Wilnsdorfer Rat entscheidet im Februar über Zulässigkeit des Bürgerbegehrens

wS/gwi  –  Wilnsdorf  –  01.02.2013  —  Aufsichtsbehörde mahnt Beachtung der schulrechtlichen Vorgaben an  —  Am Donnerstag konnte in der Sitzung des Wilnsdorfer Hauptausschusses der weitere Zeitplan in Sachen Bürgerbegehren bekanntgegeben werden. Demnach soll der Gemeinderat im Februar über die Zulässigkeit des Bürgerbegehrens befinden. Wird diese festgestellt, kann das Gremium noch in derselben Sitzung dem Begehren stattgeben oder es ablehnen. In letzterem Fall müsste innerhalb von drei Monaten ein Bürgerentscheid durchgeführt werden.

Die Weichen für diesen Fahrplan stellte ein Schreiben aus dem Siegener Kreishaus, das am Sitzungstag in Wilnsdorf einging. Darin gab die Aufsichtsbehörde eine juristische Einschätzung zur Zulässigkeit des Bürgerbegehrens, das den Erhalt aller sieben Grundschulstandorte in der Gemeinde fordert. Obwohl weiterhin rechtliche Zweifel bestünden, empfehle die Untere staatliche Kommunalaufsicht dem Gemeinderat, das Bürgerbegehren für zulässig zu erklären, las Wilnsdorfs Bürgermeisterin Christa Schuppler den Ausschussmitgliedern vor.

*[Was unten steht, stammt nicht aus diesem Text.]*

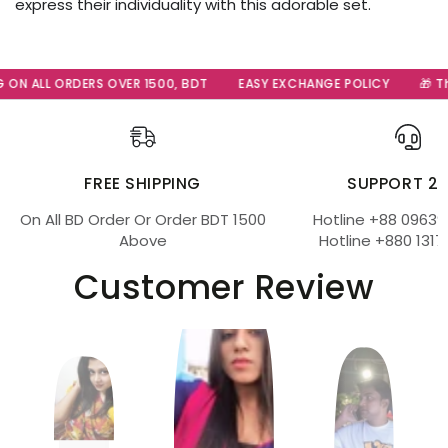
express their individuality with this adorable set.
 ON ALL ORDERS OVER 1500, BDT
EASY EXCHANGE POLICY
🎁 Th
FREE SHIPPING
SUPPORT 2
On All BD Order Or Order BDT 1500
Hotline +88 09639
Above
Hotline +880 1317
Customer Review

Diese Zweifel seien auch trotz gründlicher Recherche und intensiven Gesprächen, u.a. mit der Bezirksregierung Arnsberg als Oberer Aufsichtsbehörde, nicht abschließend ausgeräumt. Die Kommunal- und Schulrechtler bewegte eine Fragestellung besonders: Kann ein Bürgerbegehren zulässig sein, dessen dauerhafte Umsetzung nahezu unmöglich ist? Denn die Wilnsdorfer Schülerzahlen erlauben es auch im kommenden Schuljahr nicht, an allen sieben Grundschulstandorten eine Eingangsklasse einzurichten – unabhängig vom Ergebnis eines Bürgerbegehrens oder -entscheids. Die demographische Entwicklung wird diese Lage noch verschärfen.

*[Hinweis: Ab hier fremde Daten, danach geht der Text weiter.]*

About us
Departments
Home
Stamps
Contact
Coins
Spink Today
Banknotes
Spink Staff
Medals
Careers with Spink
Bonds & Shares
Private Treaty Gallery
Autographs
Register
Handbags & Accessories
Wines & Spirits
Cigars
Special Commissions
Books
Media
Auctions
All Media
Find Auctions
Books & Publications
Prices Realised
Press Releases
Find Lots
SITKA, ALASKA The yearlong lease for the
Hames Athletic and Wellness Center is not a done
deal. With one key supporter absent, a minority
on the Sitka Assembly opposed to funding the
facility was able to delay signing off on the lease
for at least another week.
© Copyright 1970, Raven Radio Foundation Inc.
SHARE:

Angesichts dieser Tatsachen bat die Aufsichtsbehörde ausdrücklich darum, die Wilnsdorfer Ratsmitglieder auf die geltenden schulrechtlichen Vorschriften hinzuweisen. Die Faktoren, die die Diskussion der vergangenen Monate beherrschten – kommunale Klassenrichtzahl, Mindestschülerzahlen für die Klassenbildung und den Bestand der Schulen – seien auch weiterhin maßgeblich. Der Bürgerentscheid könne nicht dazu führen, dass bestehende schulrechtliche Vorschriften nicht mehr beachtet werden müssen, war dem Schreiben zu entnehmen.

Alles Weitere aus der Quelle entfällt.